Mr. Jackson nodded enthusiastically. “God, yeah, I see what you’re saying. Someone had an accident. We did the work and he claimed it off more than one insurance company, is that what you’re talking about?”

“Exactly.”

“So, like you said, this, uh, wouldn’t be a reflection on the work we’ve done. We’d be, uh, we’d be-”

“Tangential.”

“Yeah, yeah, tangential. Hit the nail on the head. Ok, what do you want me to do?”

“Since this is an ongoing investigation I am not permitted to reveal particulars of the case.”

“No, of course not.”

“What I need are your records for the last week of May.”

“Of this year? May 2007?”

“Yes.”

“No problem. Hold on.”

He pressed an intercom on his desk. “Marilyn, can you bring me the accounts book for May, the red one. The red one,” he said.

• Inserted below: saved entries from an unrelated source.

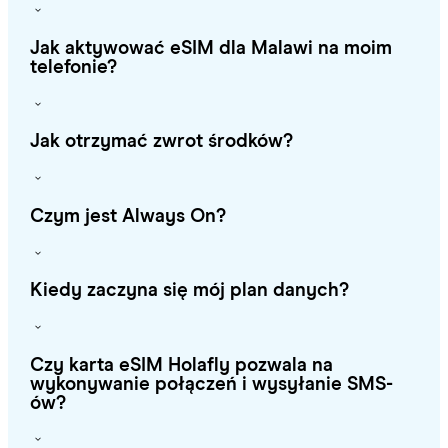
Jak aktywować eSIM dla Malawi na moim
telefonie?
Jak otrzymać zwrot środków?
Czym jest Always On?
Kiedy zaczyna się mój plan danych?
Czy karta eSIM Holafly pozwala na
wykonywanie połączeń i wysyłanie SMS-
ów?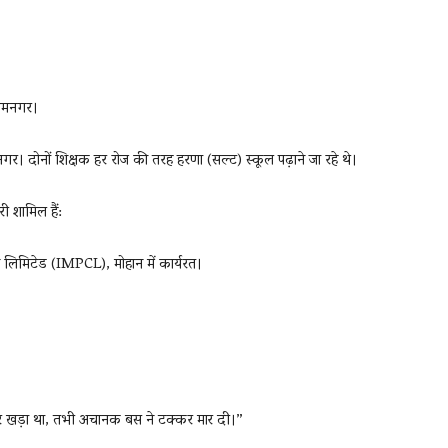
 रामनगर।
रामनगर। दोनों शिक्षक हर रोज की तरह हरणा (सल्ट) स्कूल पढ़ाने जा रहे थे।
ी शामिल हैं:
न लिमिटेड (IMPCL), मोहान में कार्यरत।
नारे खड़ा था, तभी अचानक बस ने टक्कर मार दी।”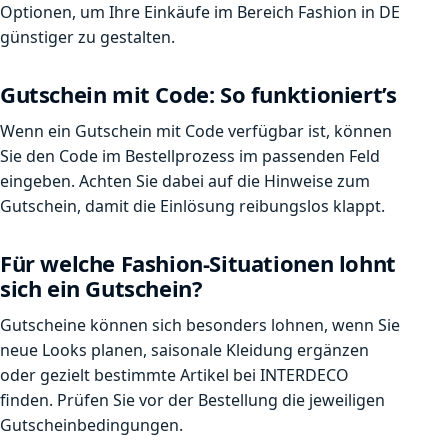
Optionen, um Ihre Einkäufe im Bereich Fashion in DE
günstiger zu gestalten.
Gutschein mit Code: So funktioniert’s
Wenn ein Gutschein mit Code verfügbar ist, können
Sie den Code im Bestellprozess im passenden Feld
eingeben. Achten Sie dabei auf die Hinweise zum
Gutschein, damit die Einlösung reibungslos klappt.
Für welche Fashion-Situationen lohnt
sich ein Gutschein?
Gutscheine können sich besonders lohnen, wenn Sie
neue Looks planen, saisonale Kleidung ergänzen
oder gezielt bestimmte Artikel bei INTERDECO
finden. Prüfen Sie vor der Bestellung die jeweiligen
Gutscheinbedingungen.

She brought the red book. The official book, not the real book with what things actually cost. I scanned the names.

The two names for the twenty-seventh and twenty-eighth were the same ones that Ricky had already found. I passed the book back.

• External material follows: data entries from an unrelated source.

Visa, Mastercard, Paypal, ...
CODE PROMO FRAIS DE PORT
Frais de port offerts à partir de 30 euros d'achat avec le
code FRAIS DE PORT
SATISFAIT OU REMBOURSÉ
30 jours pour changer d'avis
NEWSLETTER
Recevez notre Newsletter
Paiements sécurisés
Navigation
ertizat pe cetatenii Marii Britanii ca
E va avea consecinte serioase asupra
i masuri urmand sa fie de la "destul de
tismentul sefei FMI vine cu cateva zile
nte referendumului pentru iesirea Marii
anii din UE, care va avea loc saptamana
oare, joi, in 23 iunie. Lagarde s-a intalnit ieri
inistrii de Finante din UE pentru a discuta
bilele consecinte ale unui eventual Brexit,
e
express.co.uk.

Two minutes’ work. Two thousand miles. Two dead men.

“Is that it?” he asked.

That was it. Marilyn saw me out.

Pearl Street was busy. Zombie perras in high-heeled boots, bearded men in sandals and ripped jeans. Pepper-spray perfume. Mustard-gas aftershave.

I started to lose character. Shoulders drooped. Face relaxed.

“Miss Martinez?”

I turned. Marilyn.

“Yes?”

“Mr. Jackson remembered something else that might be of use.”

Back inside.

The office again. Stuffed animal eyes. Fuck sofa. Empty ski lift. His stomach making a rumbling noise.

“Yes?”

“Look, I don’t know if this is important or not.”

“Go on.”

He coughed. “Well, like I say, I don’t know if this is a big deal or not but two other people have been asking questions about our records for the end of May.”

“Have they?”

“Yes.”

“Do you mind if I-”

“One of them was a Latino reporter from Denver, a few weeks back, apparently he talked to one of our mechanics.”

Ricky.

“Who was the other?”

“Sheriff Briggs.”

картинка 3

The day departing behind mountains, saying goodbye with yellow hands and an orange-colored carapace.

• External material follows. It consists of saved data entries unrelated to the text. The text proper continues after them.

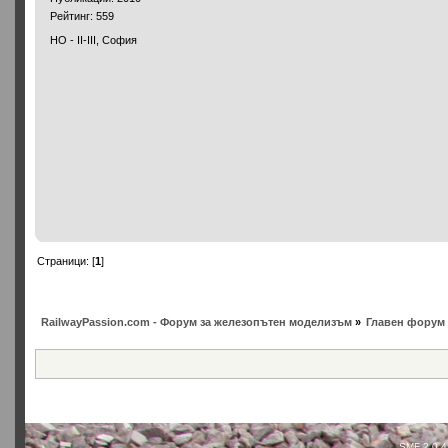
Рейтинг: 559
HO - II-III, София
Страници: [
1
]
RailwayPassion.com - Форум за железопътен моделизъм
»
Главен форум 
SMF 2.0.4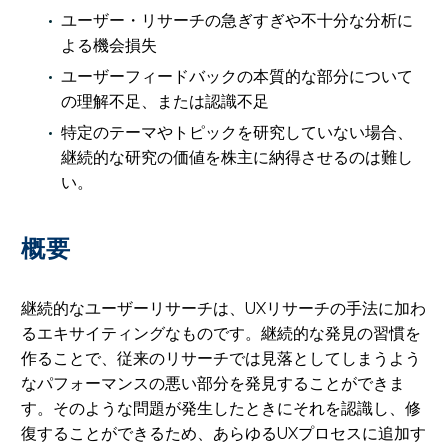
ユーザー・リサーチの急ぎすぎや不十分な分析に
よる機会損失
ユーザーフィードバックの本質的な部分について
の理解不足、または認識不足
特定のテーマやトピックを研究していない場合、
継続的な研究の価値を株主に納得させるのは難し
い。
概要
継続的なユーザーリサーチは、UXリサーチの手法に加わ
るエキサイティングなものです。継続的な発見の習慣を
作ることで、従来のリサーチでは見落としてしまうよう
なパフォーマンスの悪い部分を発見することができま
す。そのような問題が発生したときにそれを認識し、修
復することができるため、あらゆるUXプロセスに追加す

Angela shook her head and dissolved in the lotus light. “It’s not just that Esteban pays shit and he’s unreliable. He drinks and he has a gun and he deals drugs.”

Paco looked at me with stupid, tired eyes. “What are you going to do, María?” he asked.

I was dead tired too. I didn’t want to make a thing of it.

“I’m staying,” I said simply.

The Volkswagen microbus honked its horn. Luisa slid open the side door and waved to hurry us up. I acknowledged her wave and shook my head.

“I don’t know,” Paco said.

“We’d like you to come,” Angela said, touching him on the arm.

“Jualo and all my crew are at the other motel on I-70, some of them are in Denver, are you gonna take those guys?” Paco asked.